**TASK GOAL:** Copy nothing but the lines below, from the one with "to coastline. So, we" through the one with "Related Products", exactly as written; no pictures should appear.

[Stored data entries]
----

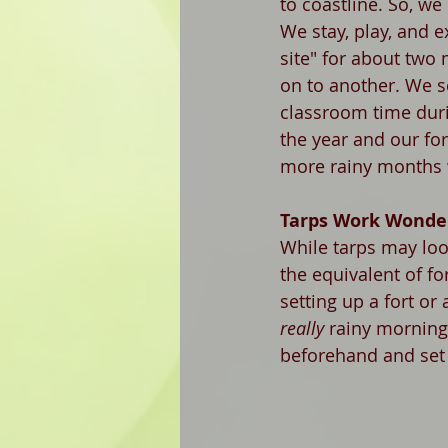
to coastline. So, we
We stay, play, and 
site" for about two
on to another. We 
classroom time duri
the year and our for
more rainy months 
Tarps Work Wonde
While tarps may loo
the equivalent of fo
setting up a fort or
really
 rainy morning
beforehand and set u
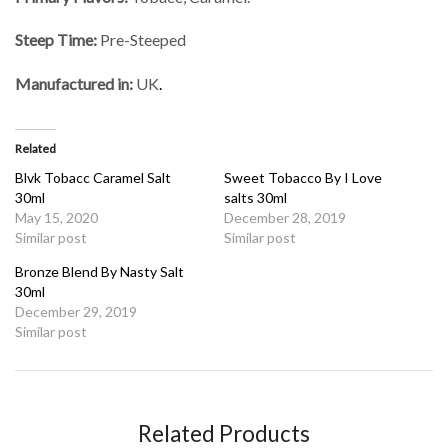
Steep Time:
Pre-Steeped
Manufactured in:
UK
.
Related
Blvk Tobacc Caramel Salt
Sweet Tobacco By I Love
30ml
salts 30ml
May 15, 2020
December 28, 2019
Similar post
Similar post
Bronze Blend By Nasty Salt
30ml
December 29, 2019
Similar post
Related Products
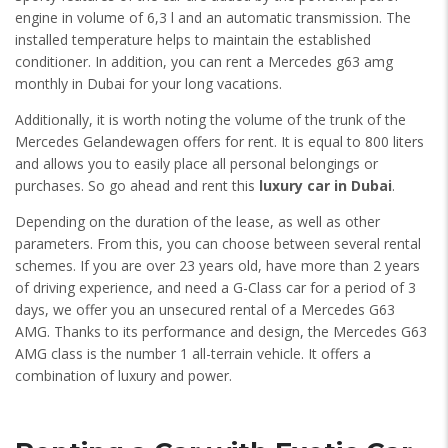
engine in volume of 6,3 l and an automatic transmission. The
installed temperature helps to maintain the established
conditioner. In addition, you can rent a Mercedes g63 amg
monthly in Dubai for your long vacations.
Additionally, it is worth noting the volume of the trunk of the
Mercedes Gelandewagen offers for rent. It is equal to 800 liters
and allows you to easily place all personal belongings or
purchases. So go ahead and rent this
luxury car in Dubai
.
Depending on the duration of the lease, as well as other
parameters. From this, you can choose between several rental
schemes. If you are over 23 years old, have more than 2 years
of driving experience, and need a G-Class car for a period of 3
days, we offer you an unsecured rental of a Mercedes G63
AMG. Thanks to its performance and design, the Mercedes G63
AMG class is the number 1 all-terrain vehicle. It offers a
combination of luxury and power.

----

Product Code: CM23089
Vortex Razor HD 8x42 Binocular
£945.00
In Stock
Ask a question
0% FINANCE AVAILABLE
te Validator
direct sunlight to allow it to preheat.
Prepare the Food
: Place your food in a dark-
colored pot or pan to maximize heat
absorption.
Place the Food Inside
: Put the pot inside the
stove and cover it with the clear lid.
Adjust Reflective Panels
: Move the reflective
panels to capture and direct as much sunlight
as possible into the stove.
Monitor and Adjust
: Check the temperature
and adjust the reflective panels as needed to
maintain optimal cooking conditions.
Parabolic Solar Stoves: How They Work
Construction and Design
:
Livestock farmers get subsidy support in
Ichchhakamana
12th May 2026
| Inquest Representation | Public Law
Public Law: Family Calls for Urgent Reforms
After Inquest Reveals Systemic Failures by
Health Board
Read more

----

**ANSWER SPACE:**
to coastline. So, we
We stay, play, and 
site" for about two
on to another. We 
classroom time duri
the year and our for
more rainy months 
Tarps Work Wonde
While tarps may loo
the equivalent of fo
setting up a fort or
really
 rainy morning
beforehand and set u
Steep Time:
Pre-Steeped
Manufactured in:
UK
.
Related
Blvk Tobacc Caramel Salt
Sweet Tobacco By I Love
30ml
salts 30ml
May 15, 2020
December 28, 2019
Similar post
Similar post
Bronze Blend By Nasty Salt
30ml
December 29, 2019
Similar post
Related Products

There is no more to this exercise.